Dataset entries

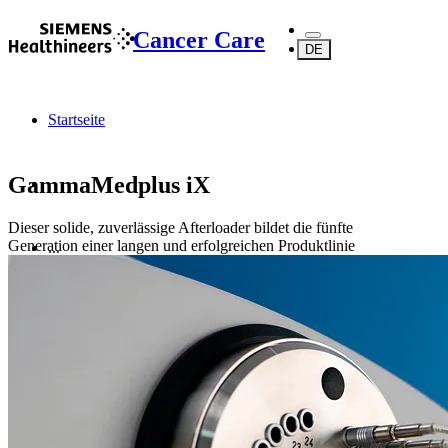
Cancer Care
DE
Startseite
GammaMedplus iX
Dieser solide, zuverlässige Afterloader bildet die fünfte
Generation einer langen und erfolgreichen Produktlinie
...
Produkte
Brachytherapie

■ What you need to do ■
All of the records above should be returned exactly, though the pictures should not.

■ Answer ■
Cancer Care
DE
Startseite
GammaMedplus iX
Dieser solide, zuverlässige Afterloader bildet die fünfte
Generation einer langen und erfolgreichen Produktlinie
...
Produkte
Brachytherapie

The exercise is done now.